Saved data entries
——————
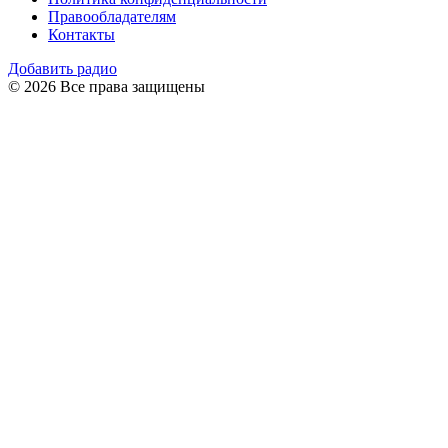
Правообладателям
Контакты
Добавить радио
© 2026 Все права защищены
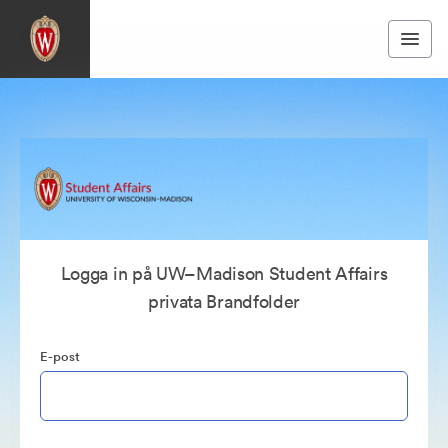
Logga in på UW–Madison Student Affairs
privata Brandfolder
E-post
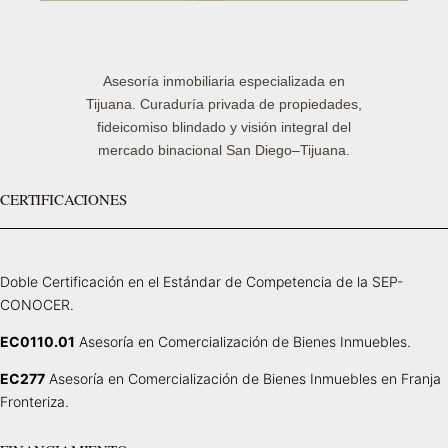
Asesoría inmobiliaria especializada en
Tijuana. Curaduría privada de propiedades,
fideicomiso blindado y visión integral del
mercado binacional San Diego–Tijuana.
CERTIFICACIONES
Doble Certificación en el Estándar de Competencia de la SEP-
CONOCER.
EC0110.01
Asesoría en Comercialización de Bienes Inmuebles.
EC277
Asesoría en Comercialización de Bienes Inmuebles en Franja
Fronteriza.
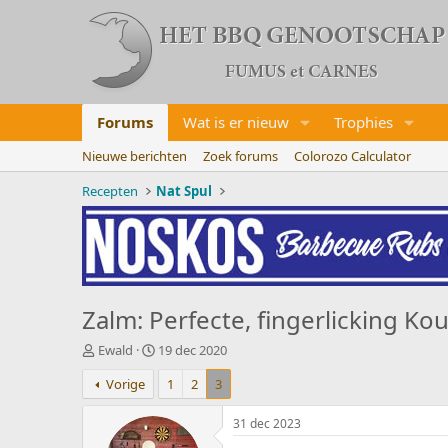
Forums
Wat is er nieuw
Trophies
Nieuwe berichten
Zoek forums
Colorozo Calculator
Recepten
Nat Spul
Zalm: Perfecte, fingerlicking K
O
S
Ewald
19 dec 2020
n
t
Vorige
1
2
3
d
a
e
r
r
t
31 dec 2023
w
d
——————
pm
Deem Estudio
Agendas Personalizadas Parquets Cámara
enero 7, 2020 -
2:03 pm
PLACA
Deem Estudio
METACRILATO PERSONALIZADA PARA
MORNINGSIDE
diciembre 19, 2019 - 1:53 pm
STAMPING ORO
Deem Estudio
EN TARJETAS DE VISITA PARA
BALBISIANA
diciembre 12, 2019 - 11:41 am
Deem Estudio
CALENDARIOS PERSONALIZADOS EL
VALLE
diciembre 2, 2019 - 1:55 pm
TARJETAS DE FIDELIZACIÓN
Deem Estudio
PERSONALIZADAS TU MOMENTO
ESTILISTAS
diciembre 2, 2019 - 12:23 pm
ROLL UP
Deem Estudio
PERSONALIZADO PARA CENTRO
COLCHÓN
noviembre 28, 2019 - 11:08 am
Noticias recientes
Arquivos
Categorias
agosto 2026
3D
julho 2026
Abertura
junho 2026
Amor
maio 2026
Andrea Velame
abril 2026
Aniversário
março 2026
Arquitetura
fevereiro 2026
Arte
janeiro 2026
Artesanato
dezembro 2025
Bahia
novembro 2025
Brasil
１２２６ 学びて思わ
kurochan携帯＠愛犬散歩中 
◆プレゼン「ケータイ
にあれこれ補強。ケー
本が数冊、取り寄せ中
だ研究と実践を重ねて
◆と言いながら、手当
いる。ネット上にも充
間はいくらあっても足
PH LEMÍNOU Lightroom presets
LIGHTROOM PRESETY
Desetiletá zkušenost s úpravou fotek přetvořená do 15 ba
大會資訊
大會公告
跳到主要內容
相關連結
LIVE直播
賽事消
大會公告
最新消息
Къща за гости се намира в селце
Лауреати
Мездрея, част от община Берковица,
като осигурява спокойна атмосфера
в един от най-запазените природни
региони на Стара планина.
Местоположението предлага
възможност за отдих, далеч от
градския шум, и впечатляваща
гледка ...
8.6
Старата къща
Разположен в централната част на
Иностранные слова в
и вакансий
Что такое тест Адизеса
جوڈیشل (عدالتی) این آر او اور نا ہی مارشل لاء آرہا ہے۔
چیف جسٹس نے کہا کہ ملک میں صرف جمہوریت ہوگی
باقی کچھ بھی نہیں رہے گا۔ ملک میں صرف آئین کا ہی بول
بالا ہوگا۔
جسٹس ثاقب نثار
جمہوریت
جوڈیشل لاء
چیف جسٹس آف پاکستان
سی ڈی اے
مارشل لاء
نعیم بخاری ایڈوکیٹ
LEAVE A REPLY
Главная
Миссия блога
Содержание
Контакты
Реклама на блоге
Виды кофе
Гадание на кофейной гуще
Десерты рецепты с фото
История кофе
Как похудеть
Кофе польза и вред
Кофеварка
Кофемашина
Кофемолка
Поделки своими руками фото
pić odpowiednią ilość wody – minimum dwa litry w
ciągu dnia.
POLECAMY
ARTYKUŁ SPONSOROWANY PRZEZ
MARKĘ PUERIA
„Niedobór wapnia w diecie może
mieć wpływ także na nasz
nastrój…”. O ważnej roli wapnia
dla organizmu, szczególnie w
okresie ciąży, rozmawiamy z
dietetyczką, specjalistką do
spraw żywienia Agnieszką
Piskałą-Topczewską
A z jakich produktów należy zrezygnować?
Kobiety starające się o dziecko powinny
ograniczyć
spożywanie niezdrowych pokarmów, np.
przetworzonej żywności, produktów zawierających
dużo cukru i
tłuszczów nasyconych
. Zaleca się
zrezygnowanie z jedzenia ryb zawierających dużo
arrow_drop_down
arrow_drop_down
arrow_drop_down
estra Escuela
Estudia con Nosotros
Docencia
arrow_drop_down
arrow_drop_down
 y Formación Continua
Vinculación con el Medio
——————
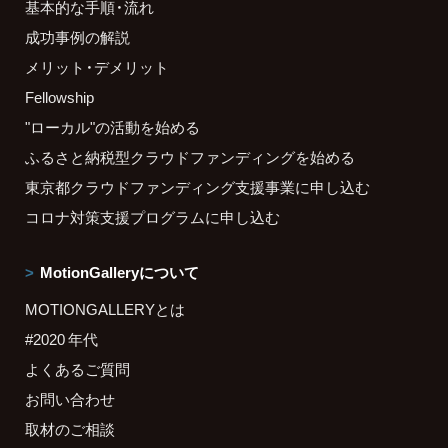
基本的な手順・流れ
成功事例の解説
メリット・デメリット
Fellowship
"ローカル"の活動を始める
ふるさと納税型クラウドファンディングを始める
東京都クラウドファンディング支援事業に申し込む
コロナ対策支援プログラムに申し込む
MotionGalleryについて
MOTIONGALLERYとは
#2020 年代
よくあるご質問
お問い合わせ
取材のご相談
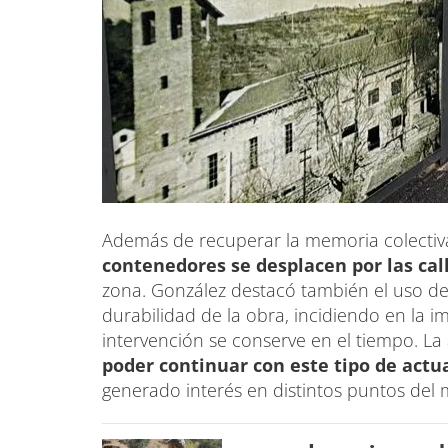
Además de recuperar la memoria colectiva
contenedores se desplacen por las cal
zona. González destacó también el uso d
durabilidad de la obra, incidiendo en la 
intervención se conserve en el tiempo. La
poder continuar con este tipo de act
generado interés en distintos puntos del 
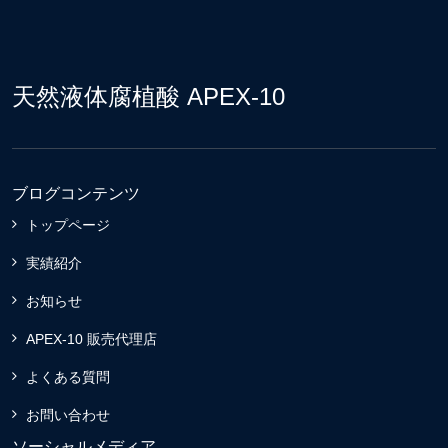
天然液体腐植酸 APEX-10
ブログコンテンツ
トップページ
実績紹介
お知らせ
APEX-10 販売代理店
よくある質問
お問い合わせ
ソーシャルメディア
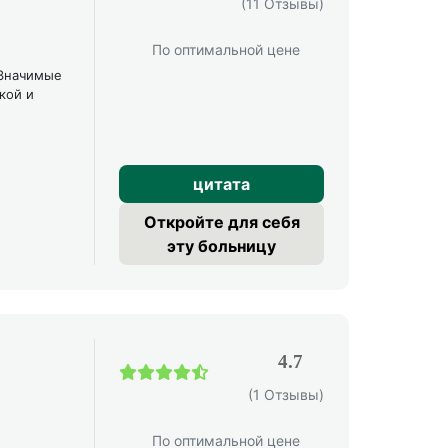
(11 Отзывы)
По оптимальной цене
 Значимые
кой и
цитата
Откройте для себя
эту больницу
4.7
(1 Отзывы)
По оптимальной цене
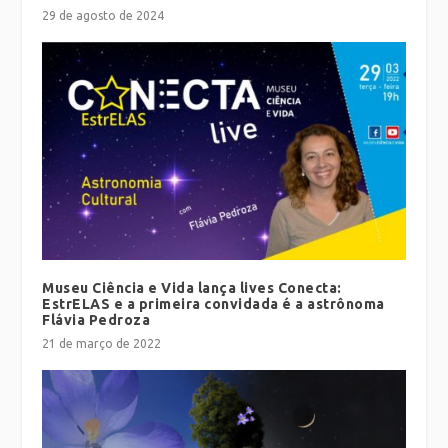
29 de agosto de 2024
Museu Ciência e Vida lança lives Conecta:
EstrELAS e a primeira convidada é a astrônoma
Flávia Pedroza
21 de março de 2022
——————
Work out how many lines above contain "PARA"; write only the number.

- [WRITTEN ANSWER]: 3